A Snapshot of Saints in the Seychelles

I recently received a report from a preacher working in the Seychelles (an island group in the Indian Ocean off the coast of eastern Africa).  While we are aware that Christians exist in far off places, we often know little about them.  Note the following from Jimmy Petrousse:

One of their strong members, a young Christian woman named Sylvie, died unexpectedly during childbirth.  The baby lived but had a heart defect and had to be treated in India for five months.

  One week after Sylvie’s death, her husband Kevin was in a near-fatal accident with his work truck.  He suffered a ruptured kidney, broken ribs, punctured lungs, fractured spinal column and deep lacerations.  He is recovering.

 One member’s brother was dealing with some “dark personal issues.”  He had isolated himself for years but finally reached out to his brother for help.  Jimmy was able to meet and study with him and was optimistic about the discussion.  In Jimmy’s words:  “This young man expressed his gratitude that we had taken the time to study with him … [and] told me he will call me the following week to continue our study.  Two days later he committed suicide.”

 One of the members, Steve, met a man who “had for more than half his lifetime destroyed his body, mind, and soul with alcohol, drugs, and everything else that comes with such a lifestyle.  A few months ago … Steve began to encourage him to seek God.  He started coming to church and studied with Steve for several weeks.  Recently, he received the news that he was suffering from cirrhosis of the liver and that his days on earth are numbered.  Understandably, this news jolted him to the core and he began to seriously consider his eternal fate … Last Sunday he was baptized into Christ.”

 A Christian couple “on the cusp of divorcing decided to renew their marital vow and recommit themselves to God and to the covenant they had made several years ago … No one saw this coming since everyone knew how bad the marriage had fallen apart.  Although this couple still has a long way to go … they have surely taken the right first step.”

Jimmy then made some insightful observations:  “This couple’s family situation indirectly exposed the struggles of many other couples in our congregation.  We are finding that in most cases only one spouse is willing to seek help, while the other is resistant to other Christians’ support.  

“Consequently, many children get caught up in the middle of their parents’ conflicts.  What is especially alarming with some children is the fact that their parents’ dysfunction is inflicting deep gaping wounds within them.  Some choose to become angry at everything and everybody, while others just pull away from the Church and find comfort in the world.  Some take refuge in solitude.  To some extent, our children have become the new frontier in our ongoing spiritual war with the old enemy.  We are trying hard to awaken everybody’s consciousness to this reality.  Honestly, it takes a lot of humility and courage to accept this fact … I am amazed how far adult Christians will go to avoid facing the obvious, even if it is destroying everything valuable in their lives.”

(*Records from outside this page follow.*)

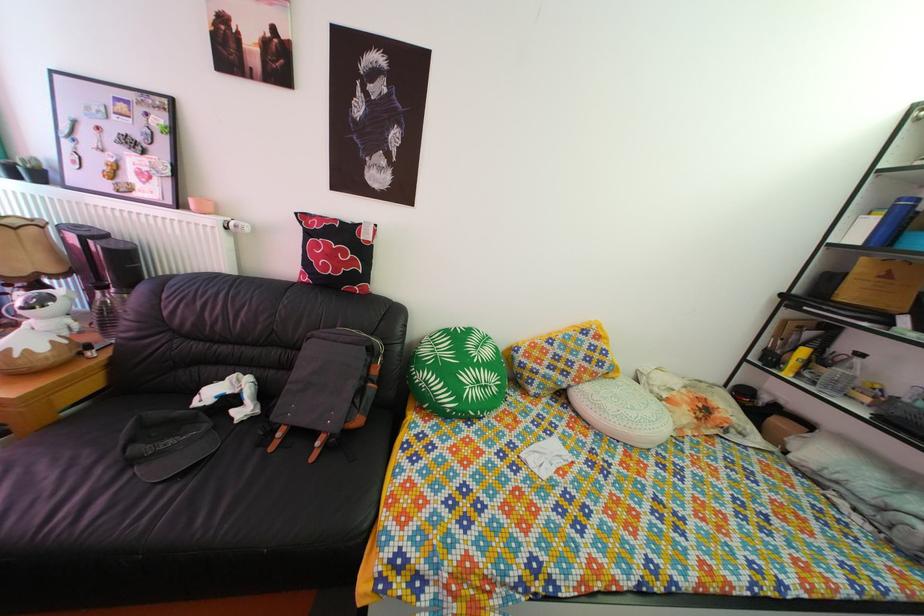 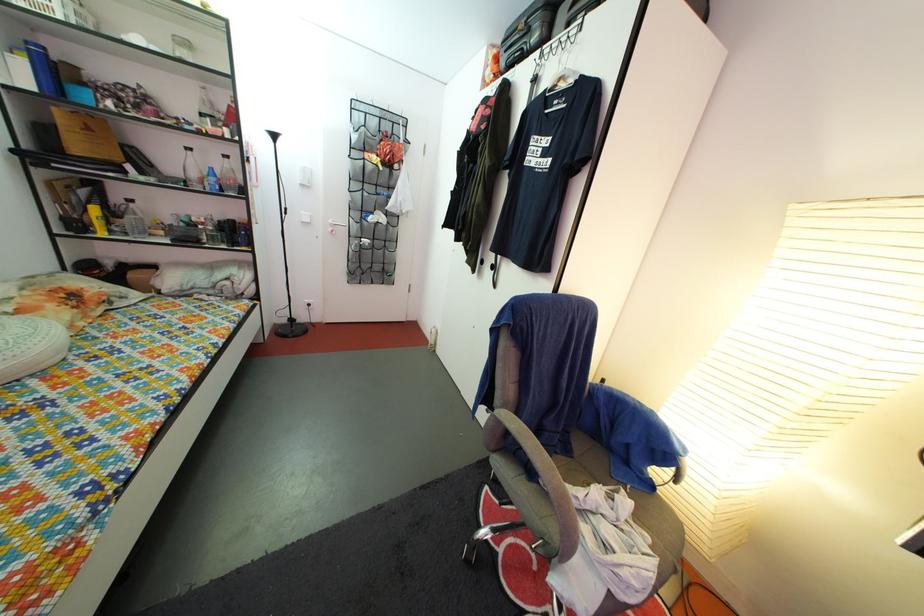 Where in the second image is the point corresponding to [871,267] from the first image?

(64, 118) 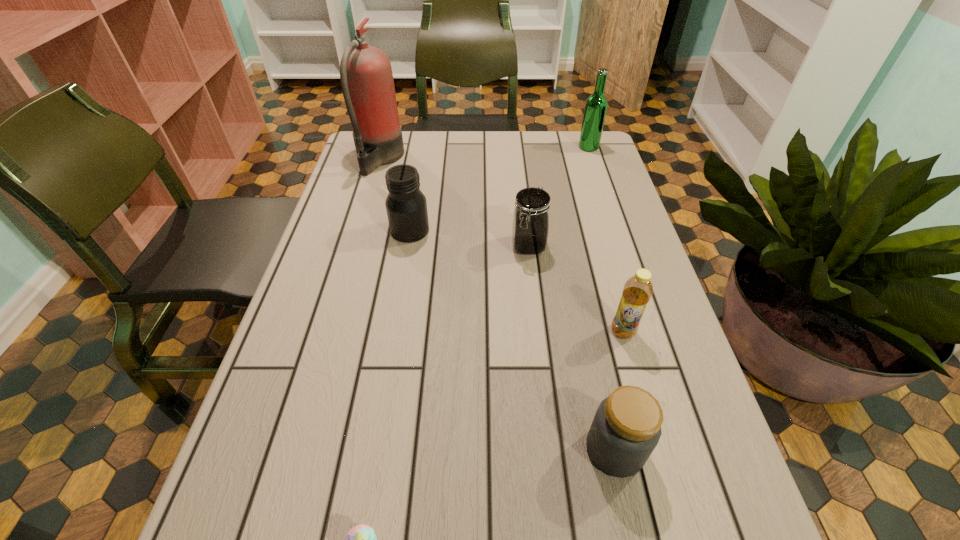 Image resolution: width=960 pixels, height=540 pixels. I want to click on free spot between the tallest jar and the fifth farthest object, so (516, 281).

At what (x,y) coordinates should I click in order to perform the action: click on free space that is in between the fourth object from left to right and the beer bottle. Please return your answer as a coordinate pair (x, y). The height and width of the screenshot is (540, 960). Looking at the image, I should click on (559, 196).

The height and width of the screenshot is (540, 960). In order to click on free area in between the tallest object and the rightmost jar in this screenshot , I will do `click(497, 304)`.

At what (x,y) coordinates should I click in order to perform the action: click on object that is the second closest to the leftmost jar. Please return your answer as a coordinate pair (x, y). Looking at the image, I should click on (530, 227).

You are a GUI agent. You are given a task and a screenshot of the screen. Output one action in this format:
    pyautogui.click(x=<x>, y=<y>)
    Task: Click on the object identified as the second closest to the tallest jar
    The image size is (960, 540).
    Given the screenshot: What is the action you would take?
    pyautogui.click(x=530, y=227)

Select which jar is the closest to the second tallest object. Please provide its 2D coordinates. Your answer should be formatted as a tuple, i.e. [(x, y)], where the tuple contains the x and y coordinates of a point satisfying the conditions above.

[(530, 227)]

At what (x,y) coordinates should I click in order to perform the action: click on the second closest jar relative to the tallest jar. Please return your answer as a coordinate pair (x, y). Looking at the image, I should click on (626, 428).

This screenshot has height=540, width=960. What are the coordinates of `free spot that satisfies the following two spatial constraints: 1. on the front side of the second tallest object; 2. on the surface of the second nearest object near the warning symbol` in the screenshot? It's located at (689, 449). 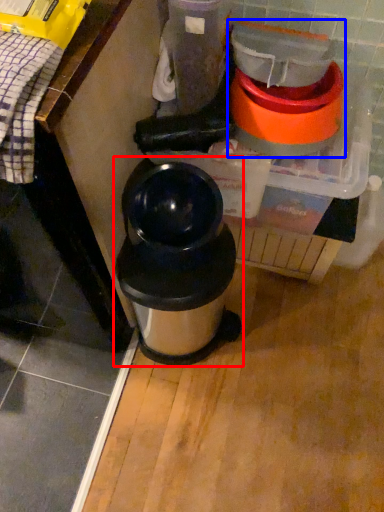 Question: Which object is closer to the camera taking this photo, waste container (highlighted by a red box) or blender (highlighted by a blue box)?

Choices:
 (A) waste container
 (B) blender

Answer: (B) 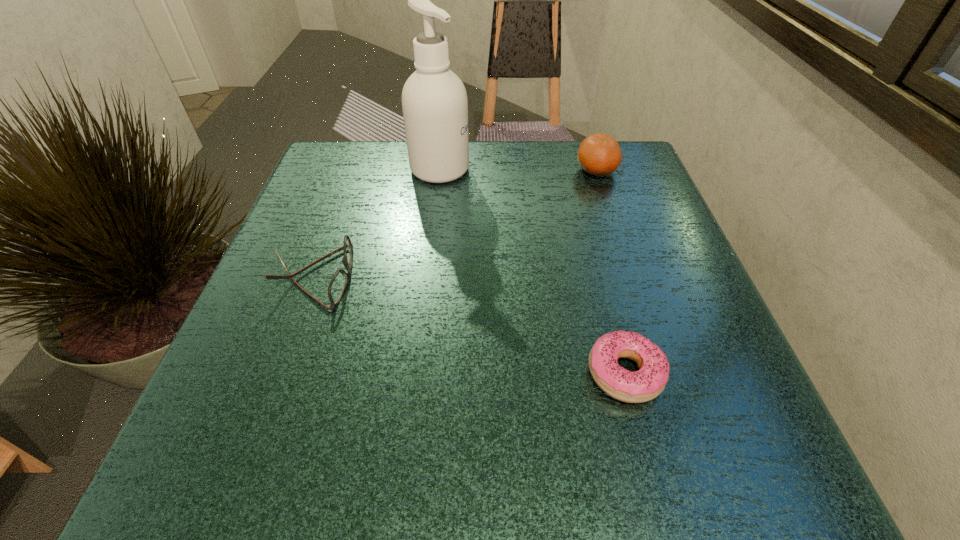 The width and height of the screenshot is (960, 540). Identify the location of cleansing agent that is positioned at the far edge. (434, 101).

Where is `clementine that is at the far edge`? clementine that is at the far edge is located at coordinates (599, 154).

You are a GUI agent. You are given a task and a screenshot of the screen. Output one action in this format:
    pyautogui.click(x=<x>, y=<y>)
    Task: Click on the object present at the left edge
    
    Given the screenshot: What is the action you would take?
    pyautogui.click(x=338, y=283)

Identify the location of clementine that is at the right edge. This screenshot has width=960, height=540. (599, 154).

Find the location of `doughnut located in the right edge section of the desktop`. doughnut located in the right edge section of the desktop is located at coordinates (649, 381).

Locate an element on the screen. object that is at the far right corner is located at coordinates (599, 154).

Find the location of a particular element. vacant space at the far edge of the desktop is located at coordinates (568, 158).

The width and height of the screenshot is (960, 540). I want to click on vacant space at the near edge, so click(x=537, y=468).

In the image, there is a desktop. Where is `free space at the left edge`? The image size is (960, 540). free space at the left edge is located at coordinates (359, 253).

The width and height of the screenshot is (960, 540). Identify the location of vacant space at the right edge of the desktop. (634, 238). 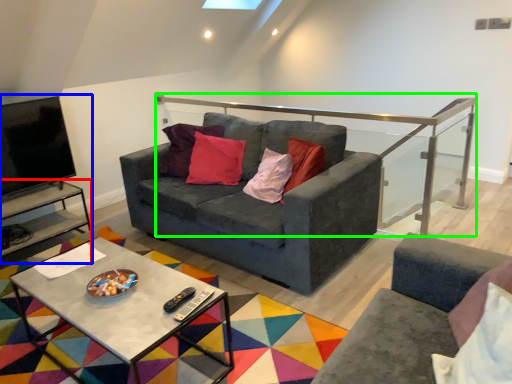 Question: Which object is positioned farthest from side table (highlighted by a red box)? Select from entertainment center (highlighted by a blue box) and balustrade (highlighted by a green box).

Choices:
 (A) entertainment center
 (B) balustrade

Answer: (B) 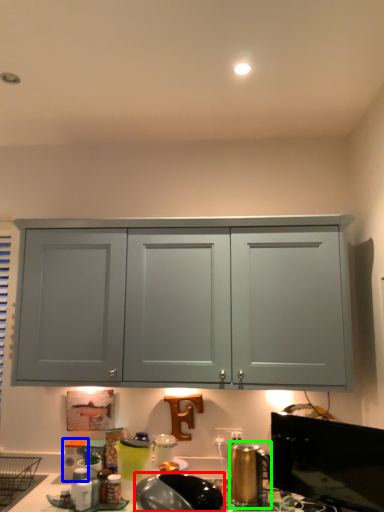 Question: Considering the real-world distances, which object is closest to appliance (highlighted by a red box)? appliance (highlighted by a blue box) or appliance (highlighted by a green box).

Choices:
 (A) appliance
 (B) appliance

Answer: (B) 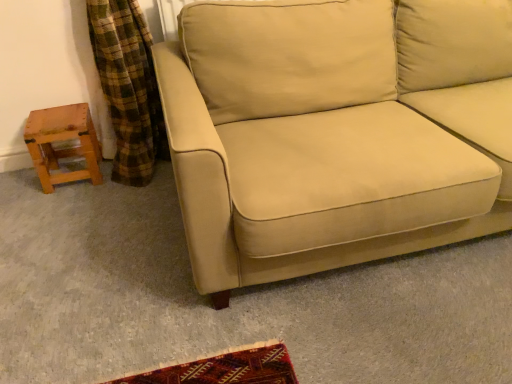 Where is `free space to the left of wooden stool at left`? free space to the left of wooden stool at left is located at coordinates (17, 178). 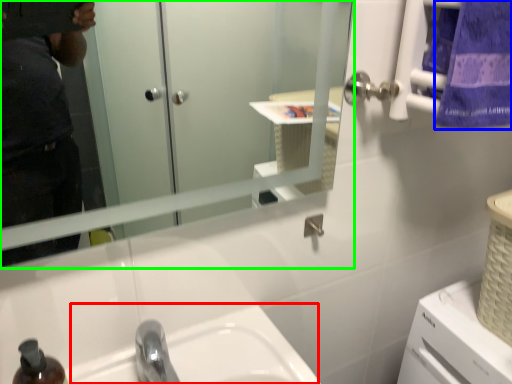 Question: Considering the real-world distances, which object is farthest from sink (highlighted by a red box)? towel/napkin (highlighted by a blue box) or mirror (highlighted by a green box)?

Choices:
 (A) towel/napkin
 (B) mirror

Answer: (A) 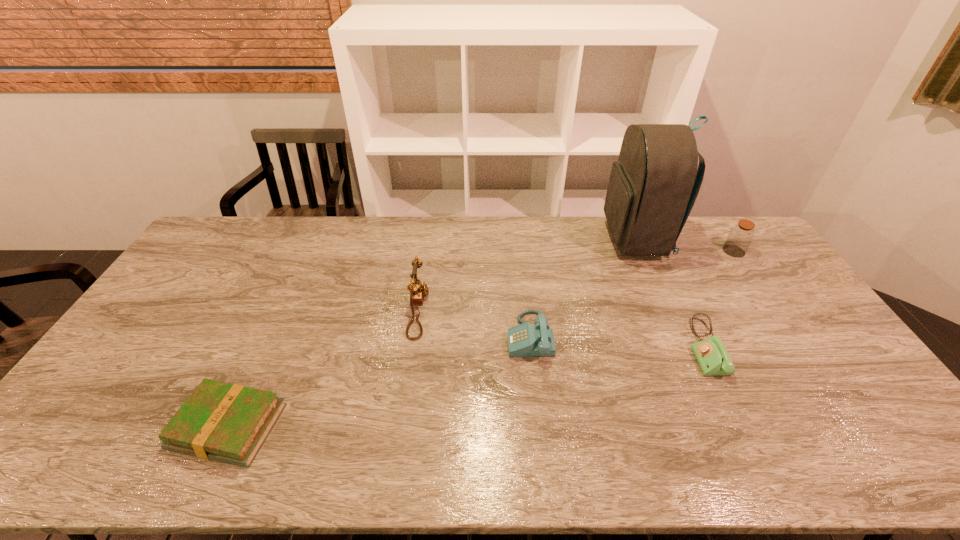 Where is `vacant region between the jar and the leftmost telephone`? vacant region between the jar and the leftmost telephone is located at coordinates point(576,280).

Where is `free space that is in between the rightmost object and the backpack`? This screenshot has height=540, width=960. free space that is in between the rightmost object and the backpack is located at coordinates [685, 245].

Locate an element on the screen. The width and height of the screenshot is (960, 540). vacant area between the jar and the third shortest object is located at coordinates (632, 294).

This screenshot has height=540, width=960. In order to click on free space between the second shortest telephone and the jar in this screenshot , I will do `click(632, 294)`.

Identify the location of vacant area that lies between the leftmost telephone and the second shortest telephone. (474, 322).

This screenshot has width=960, height=540. I want to click on free spot between the tallest object and the nearest object, so click(x=432, y=333).

The image size is (960, 540). I want to click on free space between the tallest object and the leftmost object, so point(432,333).

The height and width of the screenshot is (540, 960). In order to click on vacant space in between the rightmost object and the fourth tallest object in this screenshot , I will do `click(632, 294)`.

Image resolution: width=960 pixels, height=540 pixels. Identify the location of vacant point located between the jar and the backpack. (685, 245).

The height and width of the screenshot is (540, 960). Identify the location of object that is the fourth closest one to the second telephone from left to right. (220, 421). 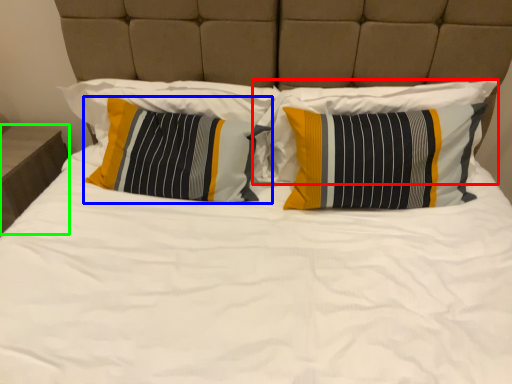 Question: Which object is the farthest from pillow (highlighted by a red box)? Choose among these: pillow (highlighted by a blue box) or nightstand (highlighted by a green box).

Choices:
 (A) pillow
 (B) nightstand

Answer: (B) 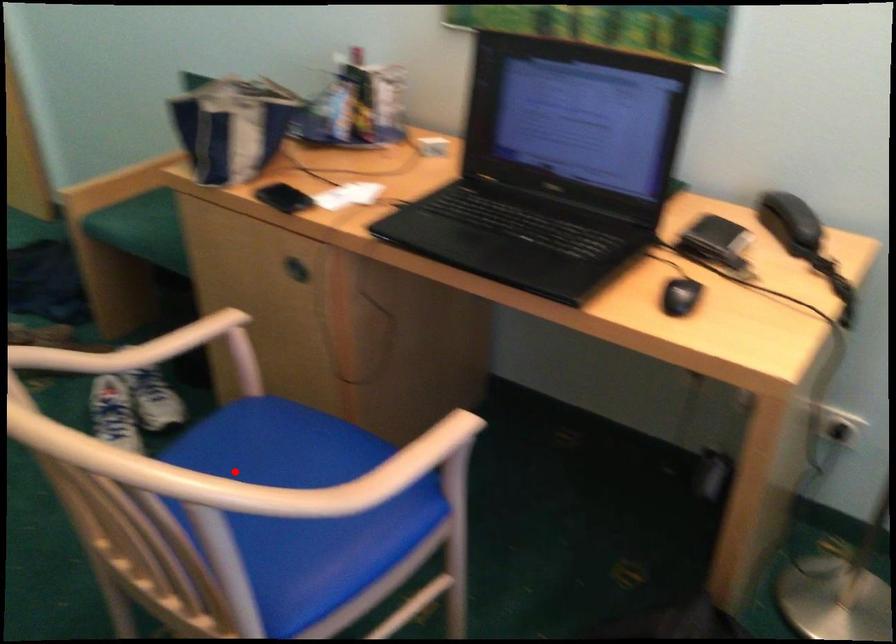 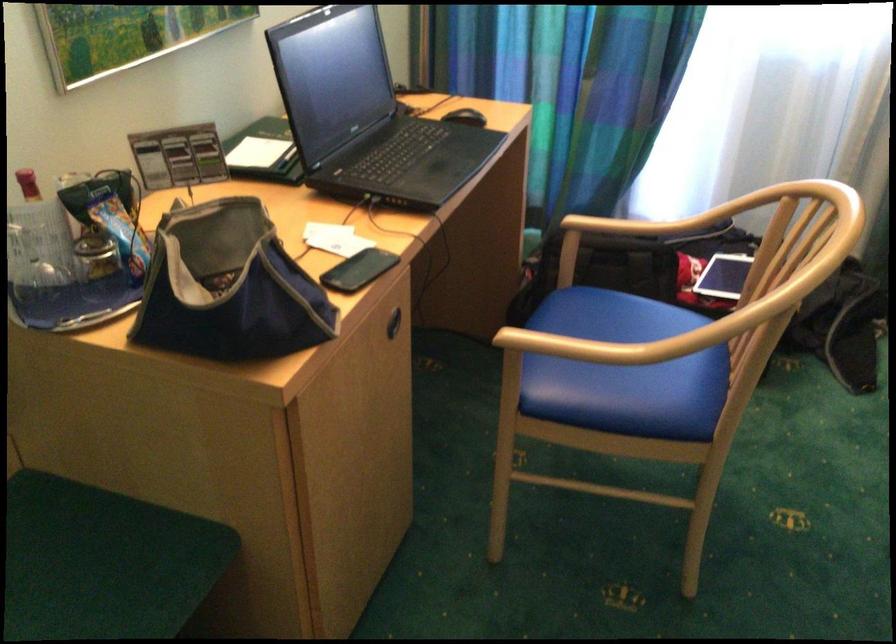 Find the pixel in the second image that matches the highlighted location in the first image.

(624, 370) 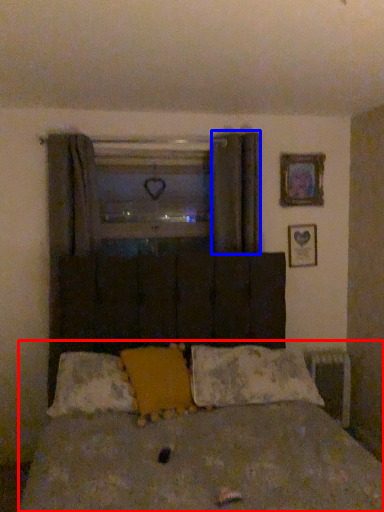 Question: Among these objects, which one is farthest to the camera, bed (highlighted by a red box) or curtain (highlighted by a blue box)?

Choices:
 (A) bed
 (B) curtain

Answer: (B) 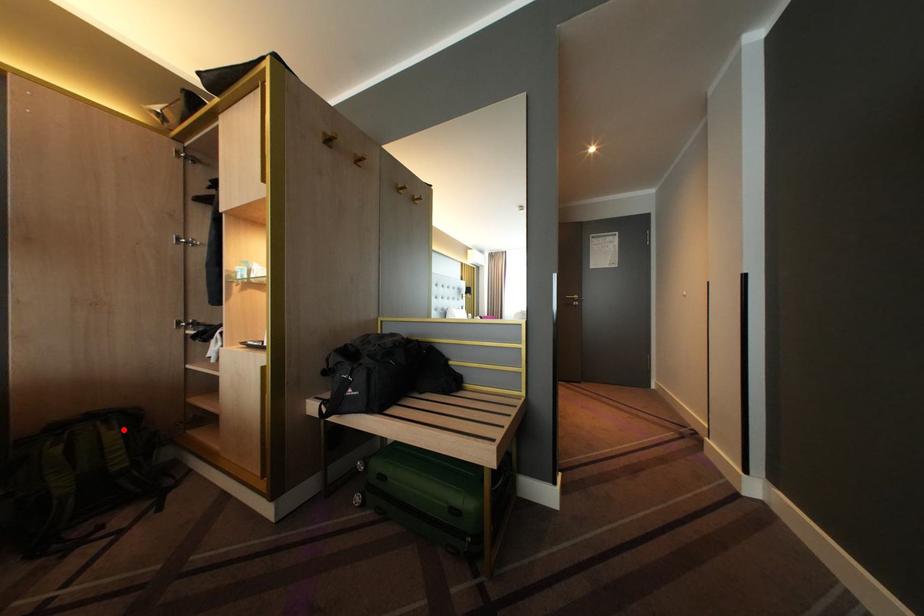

Wow … “our children have become the new frontier."  Sounds like Satan is alive and well in the Seychelles, just as he is in the good old US of A.  We do not have the market cornered on drugs, alcohol, marital failure and other sins that plague mankind.    

Jimmy added the following relevant insight:  “Perhaps what worries me the most about all these coping mechanisms our young people gravitate towards is that they all have a tendency to be self-destructive rather than restorative.”

The exercise of free will to commit sin is not only destructive to the one who engages in it; it has a ripple effect in the lives of others.  Nowhere is this more evident than children who grow up emotionally and psychologically damaged by the immaturity, lack of love, antagonism and strife between their parents.  The world is already bent on destroying their faith by  enticing them into its licentiousness and materialism and deceiving them with confusion and lies.  The last thing they need is to see parents who do not love and respect each other and cannot live in peace.  We must be more aware of these stressors on young people and help counsel and comfort them as we have opportunity.

Jimmy offered one more thought about the new convert with terminal cirrhosis:  “We are so excited to see a person who felt like there was no reason to live anymore yet was able to find every reason to live for Him who is the author of life eternal.  It was so touching how this new brother describes how all of his worldly friends abandoned him at his darkest moment and all he could find and lean on was Christ and his people.  The very Christ he had rejected and the very people he had maligned and mocked all of his life.  We give God glory.”

“You are the light of the world.  A city that is set on a hill cannot be hidden.  Nor do they light a lamp and put it under a basket, but on a lampstand, and it gives light to  all who are in the house.  Let your light so shine before men that they may see your good works and glorify your Father in heaven” (Mt 5:14-16).